遅くして地位や権力を知った自分は相当に焦った。
サーファーが海の王者
スキーヤーが山の王者と勝手に思い込んでたんだが
そんなスポットライトは若い時だけ。
権力者にとっては刺身のつま、
武勇伝のひとコマでしかないと知った。
町内一の成功者を自負するアホな親父を見て育った自分が「世の中を良く知っている」世の中は”町内”だった。
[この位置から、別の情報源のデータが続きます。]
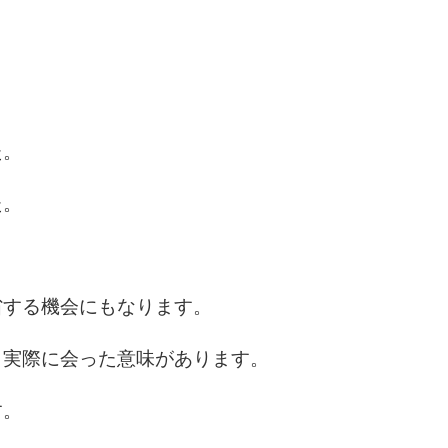
た。
た。
省する機会にもなります。
、実際に会った意味があります。
す。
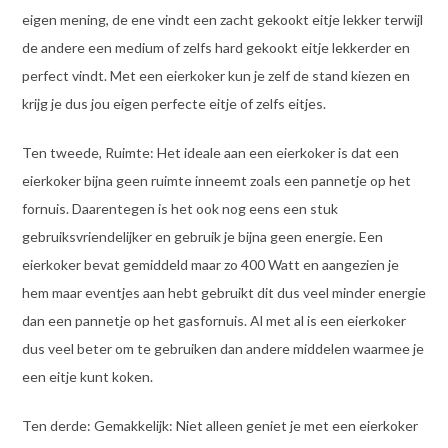
eigen mening, de ene vindt een zacht gekookt eitje lekker terwijl
de andere een medium of zelfs hard gekookt eitje lekkerder en
perfect vindt. Met een eierkoker kun je zelf de stand kiezen en
krijg je dus jou eigen perfecte eitje of zelfs eitjes.
Ten tweede, Ruimte: Het ideale aan een eierkoker is dat een
eierkoker bijna geen ruimte inneemt zoals een pannetje op het
fornuis. Daarentegen is het ook nog eens een stuk
gebruiksvriendelijker en gebruik je bijna geen energie. Een
eierkoker bevat gemiddeld maar zo 400 Watt en aangezien je
hem maar eventjes aan hebt gebruikt dit dus veel minder energie
dan een pannetje op het gasfornuis. Al met al is een eierkoker
dus veel beter om te gebruiken dan andere middelen waarmee je
een eitje kunt koken.
Ten derde: Gemakkelijk: Niet alleen geniet je met een eierkoker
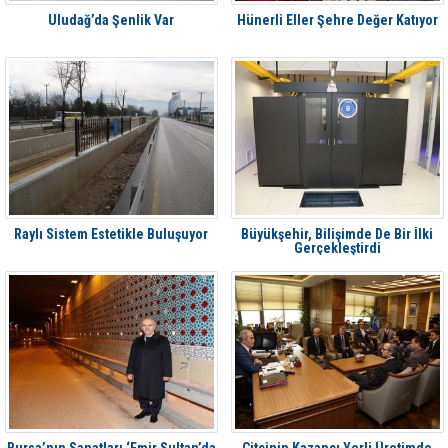
Uludağ’da Şenlik Var
Hünerli Eller Şehre Değer Katıyor
Raylı Sistem Estetikle Buluşuyor
Büyükşehir, Bilişimde De Bir İlki
Gerçekleştirdi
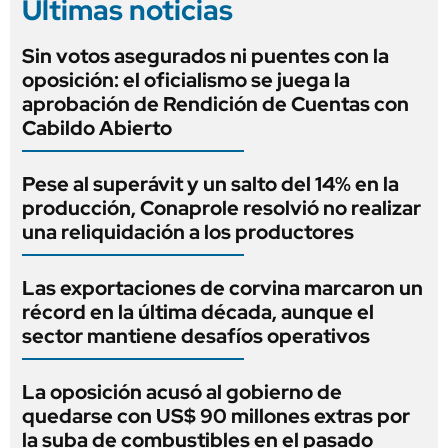
Últimas noticias
Sin votos asegurados ni puentes con la
oposición: el oficialismo se juega la
aprobación de Rendición de Cuentas con
Cabildo Abierto
Pese al superávit y un salto del 14% en la
producción, Conaprole resolvió no realizar
una reliquidación a los productores
Las exportaciones de corvina marcaron un
récord en la última década, aunque el
sector mantiene desafíos operativos
La oposición acusó al gobierno de
quedarse con US$ 90 millones extras por
la suba de combustibles en el pasado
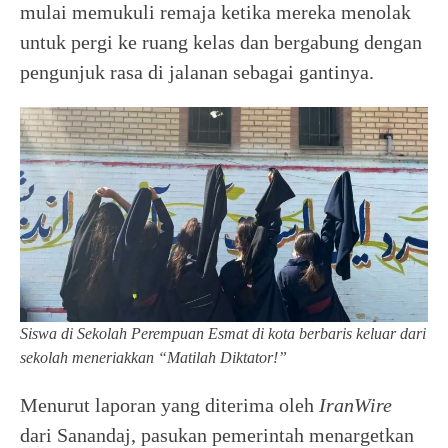
mulai memukuli remaja ketika mereka menolak
untuk pergi ke ruang kelas dan bergabung dengan
pengunjuk rasa di jalanan sebagai gantinya.
Siswa di Sekolah Perempuan Esmat di kota berbaris keluar dari
sekolah meneriakkan “Matilah Diktator!”
Menurut laporan yang diterima oleh
IranWire
dari Sanandaj, pasukan pemerintah menargetkan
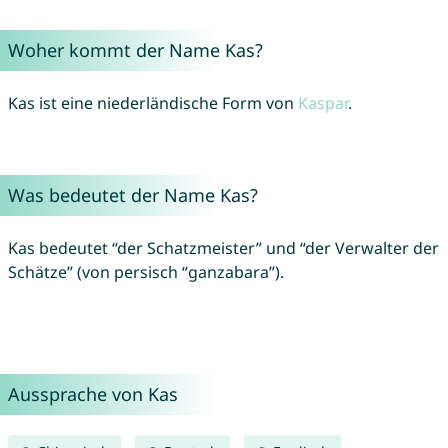
Woher kommt der Name Kas?
Kas ist eine niederländische Form von
Kaspar
.
Was bedeutet der Name Kas?
Kas bedeutet “der Schatzmeister” und “der Verwalter der
Schätze” (von persisch “ganzabara”).
Aussprache von Kas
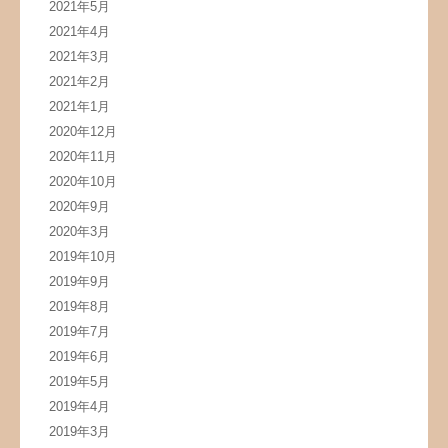
2021年5月
2021年4月
2021年3月
2021年2月
2021年1月
2020年12月
2020年11月
2020年10月
2020年9月
2020年3月
2019年10月
2019年9月
2019年8月
2019年7月
2019年6月
2019年5月
2019年4月
2019年3月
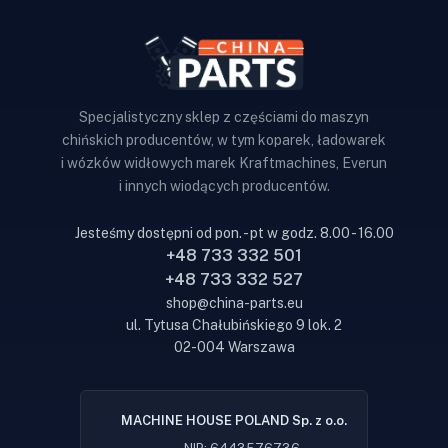
Specjalistyczny sklep z częściami do maszyn
chińskich producentów, w tym koparek, ładowarek
i wózków widłowych marek Kraftmachines, Everun
i innych wiodących producentów.
Jesteśmy dostępni od pon. - pt w godz. 8.00 - 16.00
+48 733 332 501
+48 733 332 527
shop@china-parts.eu
ul. Tytusa Chałubińskiego 9 lok. 2
02-004 Warszawa
MACHINE HOUSE POLAND Sp. z o.o.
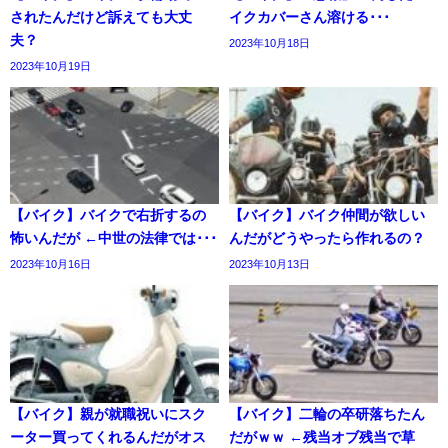
されたんだけど訴えても大丈
イクカバーさん溶ける･･･
夫？
2023年10月18日
2023年10月19日
【バイク】バイクで右折するの
【バイク】バイク仲間が欲しい
怖いんだが ←中世の法律では･･･
んだがどうやったら作れるの？
2023年10月16日
2023年10月13日
【バイク】親が就職祝いにスク
【バイク】二輪の卒研落ちたん
ーター買ってくれるんだがオス
だがｗｗ ←残当オブ残当で草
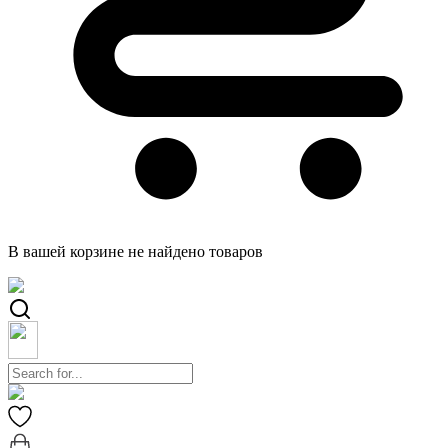
В вашей корзине не найдено товаров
そこには総理大臣も居なければ、美空ひばりも長島重雄も居ない。
場末の世の中なのに....
親父が晩酌時にテレビを見てのたまう
「あんな人がよく政治家やってられるわ」」
「あれじゃ歌手とはいえない」
「もっと練習せなかんなあの選手は。甘えてるわ」
一体何様?
自慢の町内には誰一人としてそんな才能の人物居やしないのに。
何を見てきて?
何を知っていて?
そしてオレはその息子?
実態は世の中の人が誰も知らない河原乞食長屋の借家人。
そして俺はその息子。
なので、親父の作った井戸の外に出て見たらば
「びっくり仰天!」
してしまった。
反動って言うんだろう。
いい大人になり、もう人生の修正がきかないような年齢になって
急に憧れた。
なるほど....虫誘引灯として渋谷や新宿置いておけば
霞が関や永田町に邪魔者は近寄らず、いつも閑静で広々と使える。
そこに居なくても
そこに関係を持っている権力者に。
山崎豊子はユーモアを知らないおばさんじゃなくって
世の中をよ~く知っている非常に鋭いおばさんだったったのかと。
そういうの目指すんだったら....
ちゃんと幼少期からやらないと駄目だよね。
「だから塾まで通って余分にも勉強してたのか?」
そこからして甘過ぎるわけだ。
世の中の見方が。
というわけで.....これを後悔とるすならば、取り返しのつかない後悔をすることになり、
飛びつけない柳に死ぬまで飛びつこうとして力尽きることになる。
が、振り返ればやっぱり「知らなかった分だけ」憧れ、かぶれていた時期もあったのかと.....
今は完全に諦めている。
そこへの憧れや努力は無駄な時間にしかならないので。
やる気をなくしているのとは違う。
遅まきながら井戸からは出てきたものの、”普通”や”一般”からなんてまだまだうんと「上」。
それぐらいに俺は下。
俺んちは歴史的に下だったという事実。
それを踏まえて、下からは下からなりの生き方で幸せになってやるぞと。
「下」のくせして「上」ぶった親父がずっと足を滑らせていた二の舞はしたくない。
下なんで。
知識や経験だけでなく、行儀作法から何もかもが足りてない。
だから....
やること覚えること毎日毎日多いのだ。